In a new blog post published by Rice University’s Baker Institute for Public Policy, authors Katherine Harris and Alfred Glassell argued that America’s obsession with fighting narcotics crimes has facilitated the militarization of domestic policing. And to achieve real reform in law enforcement, Harris and Glassell propose, we must first end the War on Drugs altogether.

“Collectively, proactive drug enforcement has normalized overzealous policing, which leads to unnecessary citizen-police interactions that have the potential to escalate,” the blog post reads. “The simplest and most effective way to end, or at least greatly reduce, these encounters is for the federal and state governments to remove their legal basis by decriminalizing low-level drug possession.”
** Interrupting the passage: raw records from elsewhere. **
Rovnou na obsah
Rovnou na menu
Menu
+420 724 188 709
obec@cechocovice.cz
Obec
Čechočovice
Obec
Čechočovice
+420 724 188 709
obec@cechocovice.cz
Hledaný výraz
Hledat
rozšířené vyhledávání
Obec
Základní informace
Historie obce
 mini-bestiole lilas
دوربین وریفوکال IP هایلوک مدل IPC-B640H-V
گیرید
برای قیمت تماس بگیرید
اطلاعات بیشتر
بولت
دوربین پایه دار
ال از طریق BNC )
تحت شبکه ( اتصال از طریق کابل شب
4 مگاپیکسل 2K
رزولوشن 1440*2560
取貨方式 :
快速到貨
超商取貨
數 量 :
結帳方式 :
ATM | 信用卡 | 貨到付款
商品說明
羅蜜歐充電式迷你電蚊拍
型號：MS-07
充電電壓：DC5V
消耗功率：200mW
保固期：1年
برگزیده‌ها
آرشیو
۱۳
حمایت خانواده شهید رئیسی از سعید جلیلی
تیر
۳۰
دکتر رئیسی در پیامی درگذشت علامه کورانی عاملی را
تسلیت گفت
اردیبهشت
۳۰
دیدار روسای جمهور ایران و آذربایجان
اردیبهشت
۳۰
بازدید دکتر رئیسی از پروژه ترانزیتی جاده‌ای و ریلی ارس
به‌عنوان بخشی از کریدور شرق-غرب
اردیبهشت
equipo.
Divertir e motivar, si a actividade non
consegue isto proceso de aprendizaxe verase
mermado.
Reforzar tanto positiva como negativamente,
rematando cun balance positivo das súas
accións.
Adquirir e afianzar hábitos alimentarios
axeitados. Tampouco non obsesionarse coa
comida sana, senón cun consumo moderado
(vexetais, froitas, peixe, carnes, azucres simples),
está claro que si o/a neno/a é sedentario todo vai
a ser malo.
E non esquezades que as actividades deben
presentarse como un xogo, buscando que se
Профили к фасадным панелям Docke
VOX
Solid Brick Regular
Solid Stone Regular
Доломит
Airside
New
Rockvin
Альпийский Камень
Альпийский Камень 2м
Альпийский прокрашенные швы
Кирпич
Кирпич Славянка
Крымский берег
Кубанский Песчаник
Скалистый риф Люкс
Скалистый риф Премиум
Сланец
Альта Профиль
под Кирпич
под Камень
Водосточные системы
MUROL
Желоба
Whether it is stop-and-frisk encounters in heavily policed narcotics “hotspots,” surging police department budgets, or no-knock drug warrants like the one that led to the murder of Breonna Taylor in Louisville, Kentucky, confronting drug crimes has spurred countless instances of police violence. But rather than stem the tide of deadly drugs like fentanyl, most narcotics policing targets users and low-level dealers, continuing a cycle of incarceration, community disinvestment, and increased policing.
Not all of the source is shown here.